[[ PROVIDED MATERIAL open ]]

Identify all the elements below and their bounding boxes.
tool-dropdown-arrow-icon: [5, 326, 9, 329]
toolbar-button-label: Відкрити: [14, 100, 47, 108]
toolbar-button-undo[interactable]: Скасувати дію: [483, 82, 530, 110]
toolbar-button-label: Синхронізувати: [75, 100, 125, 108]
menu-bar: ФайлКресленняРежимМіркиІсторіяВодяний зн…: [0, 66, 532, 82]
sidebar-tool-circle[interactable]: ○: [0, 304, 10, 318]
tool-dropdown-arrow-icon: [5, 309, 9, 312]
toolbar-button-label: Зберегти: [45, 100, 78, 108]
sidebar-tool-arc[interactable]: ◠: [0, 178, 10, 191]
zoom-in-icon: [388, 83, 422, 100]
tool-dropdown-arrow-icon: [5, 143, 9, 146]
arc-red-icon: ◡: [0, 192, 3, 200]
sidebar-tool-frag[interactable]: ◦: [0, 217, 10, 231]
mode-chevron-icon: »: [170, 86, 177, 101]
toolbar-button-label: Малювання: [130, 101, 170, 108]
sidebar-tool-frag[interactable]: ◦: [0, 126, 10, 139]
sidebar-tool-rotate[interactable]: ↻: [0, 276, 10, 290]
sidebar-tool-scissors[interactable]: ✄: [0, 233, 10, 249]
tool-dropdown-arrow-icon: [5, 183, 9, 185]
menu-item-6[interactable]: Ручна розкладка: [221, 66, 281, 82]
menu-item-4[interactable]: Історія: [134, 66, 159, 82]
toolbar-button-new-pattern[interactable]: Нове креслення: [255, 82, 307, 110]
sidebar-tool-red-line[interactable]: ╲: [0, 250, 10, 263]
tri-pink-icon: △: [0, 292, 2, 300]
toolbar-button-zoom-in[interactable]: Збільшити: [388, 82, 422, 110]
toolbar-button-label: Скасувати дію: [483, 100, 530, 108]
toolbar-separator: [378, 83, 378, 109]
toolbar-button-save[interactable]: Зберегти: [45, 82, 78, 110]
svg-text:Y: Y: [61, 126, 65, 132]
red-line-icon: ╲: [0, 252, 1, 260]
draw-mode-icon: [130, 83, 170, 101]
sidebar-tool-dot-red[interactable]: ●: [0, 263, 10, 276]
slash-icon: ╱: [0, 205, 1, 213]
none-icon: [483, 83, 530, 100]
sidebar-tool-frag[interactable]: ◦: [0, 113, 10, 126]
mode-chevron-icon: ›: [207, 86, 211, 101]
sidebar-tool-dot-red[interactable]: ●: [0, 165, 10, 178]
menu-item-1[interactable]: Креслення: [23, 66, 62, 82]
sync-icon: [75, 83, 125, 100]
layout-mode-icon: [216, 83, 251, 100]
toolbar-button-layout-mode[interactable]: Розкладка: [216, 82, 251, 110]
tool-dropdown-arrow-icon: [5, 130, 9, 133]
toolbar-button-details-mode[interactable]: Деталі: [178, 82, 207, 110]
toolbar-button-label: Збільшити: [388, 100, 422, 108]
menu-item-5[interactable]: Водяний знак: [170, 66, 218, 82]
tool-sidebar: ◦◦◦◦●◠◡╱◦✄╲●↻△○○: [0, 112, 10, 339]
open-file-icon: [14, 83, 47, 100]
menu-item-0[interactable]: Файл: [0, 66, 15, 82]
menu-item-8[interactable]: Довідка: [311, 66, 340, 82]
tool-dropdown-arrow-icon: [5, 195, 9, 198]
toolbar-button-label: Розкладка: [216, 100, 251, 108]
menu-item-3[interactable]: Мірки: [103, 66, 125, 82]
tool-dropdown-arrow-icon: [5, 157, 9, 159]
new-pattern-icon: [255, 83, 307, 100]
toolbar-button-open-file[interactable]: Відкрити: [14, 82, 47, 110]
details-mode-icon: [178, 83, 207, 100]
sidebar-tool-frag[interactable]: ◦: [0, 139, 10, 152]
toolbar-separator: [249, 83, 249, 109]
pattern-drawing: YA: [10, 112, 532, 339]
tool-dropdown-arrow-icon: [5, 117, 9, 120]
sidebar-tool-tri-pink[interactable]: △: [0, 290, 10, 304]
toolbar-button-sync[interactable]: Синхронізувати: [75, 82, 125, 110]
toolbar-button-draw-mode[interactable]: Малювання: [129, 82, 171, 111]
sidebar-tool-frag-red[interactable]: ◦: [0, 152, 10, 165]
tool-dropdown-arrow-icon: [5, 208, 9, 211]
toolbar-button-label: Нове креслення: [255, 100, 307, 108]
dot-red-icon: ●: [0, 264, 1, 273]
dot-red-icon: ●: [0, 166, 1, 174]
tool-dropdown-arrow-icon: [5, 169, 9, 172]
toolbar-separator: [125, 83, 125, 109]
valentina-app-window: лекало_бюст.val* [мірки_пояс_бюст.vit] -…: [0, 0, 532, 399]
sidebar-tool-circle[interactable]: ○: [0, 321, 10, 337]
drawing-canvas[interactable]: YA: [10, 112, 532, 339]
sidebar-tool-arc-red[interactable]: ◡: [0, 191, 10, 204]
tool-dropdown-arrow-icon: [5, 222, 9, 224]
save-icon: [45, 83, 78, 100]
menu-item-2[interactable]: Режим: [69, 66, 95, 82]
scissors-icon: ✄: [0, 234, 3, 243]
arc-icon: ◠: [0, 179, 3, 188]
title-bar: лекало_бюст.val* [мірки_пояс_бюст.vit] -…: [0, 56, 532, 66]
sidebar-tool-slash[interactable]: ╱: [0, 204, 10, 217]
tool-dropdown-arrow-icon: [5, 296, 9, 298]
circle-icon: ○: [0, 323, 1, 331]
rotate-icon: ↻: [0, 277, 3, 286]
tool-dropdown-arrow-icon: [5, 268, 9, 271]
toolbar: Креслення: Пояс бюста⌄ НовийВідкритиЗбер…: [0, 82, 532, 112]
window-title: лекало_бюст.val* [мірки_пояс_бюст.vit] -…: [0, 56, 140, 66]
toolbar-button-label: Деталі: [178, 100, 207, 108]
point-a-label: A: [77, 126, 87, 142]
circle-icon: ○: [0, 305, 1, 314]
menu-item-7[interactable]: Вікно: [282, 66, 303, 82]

[[ PROVIDED MATERIAL closed ]]

* ACTIVITY *
Among the lines above, find those with the word "separator" and list them.

* SOLUTION TO THIS TASK *
toolbar-separator: [378, 83, 378, 109]
toolbar-separator: [249, 83, 249, 109]
toolbar-separator: [125, 83, 125, 109]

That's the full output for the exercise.